Given data:
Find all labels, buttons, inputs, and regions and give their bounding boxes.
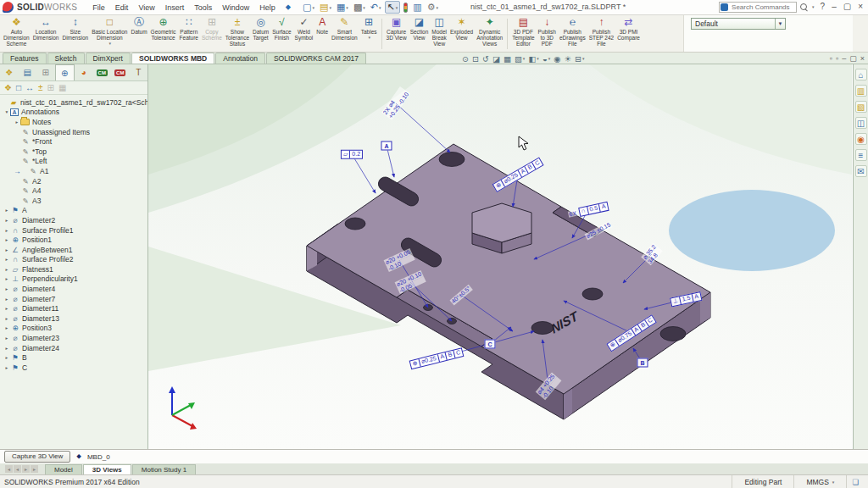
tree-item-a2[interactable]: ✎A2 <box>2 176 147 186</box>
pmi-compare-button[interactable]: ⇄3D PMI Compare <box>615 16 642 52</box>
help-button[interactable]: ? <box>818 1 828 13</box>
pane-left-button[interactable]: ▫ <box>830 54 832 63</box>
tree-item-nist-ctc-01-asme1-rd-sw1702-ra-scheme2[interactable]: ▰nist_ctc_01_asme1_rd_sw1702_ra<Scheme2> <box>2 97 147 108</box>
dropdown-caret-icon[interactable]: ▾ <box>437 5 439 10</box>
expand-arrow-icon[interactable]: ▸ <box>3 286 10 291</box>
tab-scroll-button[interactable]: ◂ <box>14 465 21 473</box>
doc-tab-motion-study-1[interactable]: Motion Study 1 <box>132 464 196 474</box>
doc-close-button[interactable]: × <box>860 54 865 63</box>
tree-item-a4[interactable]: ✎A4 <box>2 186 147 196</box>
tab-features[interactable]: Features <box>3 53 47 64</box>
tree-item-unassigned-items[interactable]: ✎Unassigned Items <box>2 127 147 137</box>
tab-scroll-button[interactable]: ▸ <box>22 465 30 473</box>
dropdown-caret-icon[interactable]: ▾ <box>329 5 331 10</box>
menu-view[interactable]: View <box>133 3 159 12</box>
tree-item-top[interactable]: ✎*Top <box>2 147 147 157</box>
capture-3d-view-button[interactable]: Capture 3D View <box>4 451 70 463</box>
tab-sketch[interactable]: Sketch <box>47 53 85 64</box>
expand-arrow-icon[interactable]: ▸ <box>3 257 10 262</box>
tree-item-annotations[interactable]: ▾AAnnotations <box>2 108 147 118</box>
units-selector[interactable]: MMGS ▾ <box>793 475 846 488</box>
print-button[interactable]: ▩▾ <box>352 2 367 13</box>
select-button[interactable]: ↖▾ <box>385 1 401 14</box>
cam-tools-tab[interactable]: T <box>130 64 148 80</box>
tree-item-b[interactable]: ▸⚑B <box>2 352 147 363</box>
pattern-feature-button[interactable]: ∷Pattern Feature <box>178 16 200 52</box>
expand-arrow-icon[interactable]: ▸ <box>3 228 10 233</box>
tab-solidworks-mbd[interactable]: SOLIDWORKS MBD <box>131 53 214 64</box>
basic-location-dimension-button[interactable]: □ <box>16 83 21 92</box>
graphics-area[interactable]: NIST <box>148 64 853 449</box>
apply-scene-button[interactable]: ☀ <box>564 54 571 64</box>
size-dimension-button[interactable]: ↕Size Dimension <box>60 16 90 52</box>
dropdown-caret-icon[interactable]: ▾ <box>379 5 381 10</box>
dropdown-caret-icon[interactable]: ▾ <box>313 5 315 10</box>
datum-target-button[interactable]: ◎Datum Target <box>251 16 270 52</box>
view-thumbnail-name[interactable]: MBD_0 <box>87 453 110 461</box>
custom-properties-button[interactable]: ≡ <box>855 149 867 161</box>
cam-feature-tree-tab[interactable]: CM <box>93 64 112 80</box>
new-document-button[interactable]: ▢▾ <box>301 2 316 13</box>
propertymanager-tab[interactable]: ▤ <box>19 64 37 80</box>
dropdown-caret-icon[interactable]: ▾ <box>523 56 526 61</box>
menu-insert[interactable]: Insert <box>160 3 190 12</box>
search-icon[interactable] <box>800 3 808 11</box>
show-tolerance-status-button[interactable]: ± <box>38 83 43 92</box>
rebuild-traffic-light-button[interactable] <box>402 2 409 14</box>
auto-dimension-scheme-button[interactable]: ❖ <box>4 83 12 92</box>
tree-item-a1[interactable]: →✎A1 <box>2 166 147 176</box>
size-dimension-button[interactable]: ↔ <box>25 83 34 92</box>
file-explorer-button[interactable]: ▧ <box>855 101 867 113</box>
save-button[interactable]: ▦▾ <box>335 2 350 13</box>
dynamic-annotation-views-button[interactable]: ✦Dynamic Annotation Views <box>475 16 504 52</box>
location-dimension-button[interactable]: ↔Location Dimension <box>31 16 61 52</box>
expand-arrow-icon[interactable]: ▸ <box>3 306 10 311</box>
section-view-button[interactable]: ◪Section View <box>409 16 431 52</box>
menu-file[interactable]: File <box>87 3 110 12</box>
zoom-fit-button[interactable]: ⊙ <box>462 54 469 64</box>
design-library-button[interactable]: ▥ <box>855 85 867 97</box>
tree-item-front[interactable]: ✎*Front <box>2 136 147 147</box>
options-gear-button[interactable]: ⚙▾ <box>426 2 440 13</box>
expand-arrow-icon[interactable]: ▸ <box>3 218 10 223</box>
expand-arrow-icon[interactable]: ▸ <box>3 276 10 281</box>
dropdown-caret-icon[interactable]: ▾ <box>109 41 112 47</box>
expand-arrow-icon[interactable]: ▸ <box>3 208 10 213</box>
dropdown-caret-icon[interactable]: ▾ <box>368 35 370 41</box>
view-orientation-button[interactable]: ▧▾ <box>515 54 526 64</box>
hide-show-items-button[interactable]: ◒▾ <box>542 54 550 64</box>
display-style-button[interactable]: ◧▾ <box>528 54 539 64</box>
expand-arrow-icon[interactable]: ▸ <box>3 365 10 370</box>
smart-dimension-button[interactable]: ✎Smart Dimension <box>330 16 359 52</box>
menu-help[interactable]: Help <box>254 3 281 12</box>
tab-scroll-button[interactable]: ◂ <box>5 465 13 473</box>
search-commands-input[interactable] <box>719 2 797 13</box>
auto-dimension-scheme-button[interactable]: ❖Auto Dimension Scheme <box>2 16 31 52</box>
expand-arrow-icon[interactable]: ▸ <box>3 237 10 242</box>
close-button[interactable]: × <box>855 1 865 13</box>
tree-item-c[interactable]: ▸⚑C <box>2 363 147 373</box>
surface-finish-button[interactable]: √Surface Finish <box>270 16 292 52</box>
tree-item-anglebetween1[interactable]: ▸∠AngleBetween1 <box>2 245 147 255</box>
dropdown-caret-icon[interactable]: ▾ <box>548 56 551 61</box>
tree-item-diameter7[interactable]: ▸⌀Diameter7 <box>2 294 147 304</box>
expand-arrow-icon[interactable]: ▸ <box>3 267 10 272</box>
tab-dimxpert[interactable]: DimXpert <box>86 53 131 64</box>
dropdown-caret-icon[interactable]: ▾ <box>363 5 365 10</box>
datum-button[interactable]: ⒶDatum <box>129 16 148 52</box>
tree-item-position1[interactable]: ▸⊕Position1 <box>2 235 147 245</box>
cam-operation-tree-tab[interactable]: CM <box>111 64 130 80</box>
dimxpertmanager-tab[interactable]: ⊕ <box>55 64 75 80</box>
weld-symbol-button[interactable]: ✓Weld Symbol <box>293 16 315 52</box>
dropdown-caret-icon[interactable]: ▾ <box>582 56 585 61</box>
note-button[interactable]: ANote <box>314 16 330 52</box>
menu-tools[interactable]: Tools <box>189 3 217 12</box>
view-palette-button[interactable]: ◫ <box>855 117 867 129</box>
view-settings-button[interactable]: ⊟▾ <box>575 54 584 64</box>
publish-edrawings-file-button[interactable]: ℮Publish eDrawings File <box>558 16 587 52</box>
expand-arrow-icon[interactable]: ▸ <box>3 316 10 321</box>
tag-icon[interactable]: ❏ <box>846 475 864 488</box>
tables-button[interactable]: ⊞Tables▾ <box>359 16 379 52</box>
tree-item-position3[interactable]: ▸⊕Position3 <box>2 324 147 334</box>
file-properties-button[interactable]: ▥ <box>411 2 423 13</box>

Required work:
Those lines of the records that contain the string "items" should be identified and copied.

Solved exercise:
tree-item-unassigned-items[interactable]: ✎Unassigned Items <box>2 127 147 137</box>
hide-show-items-button[interactable]: ◒▾ <box>542 54 550 64</box>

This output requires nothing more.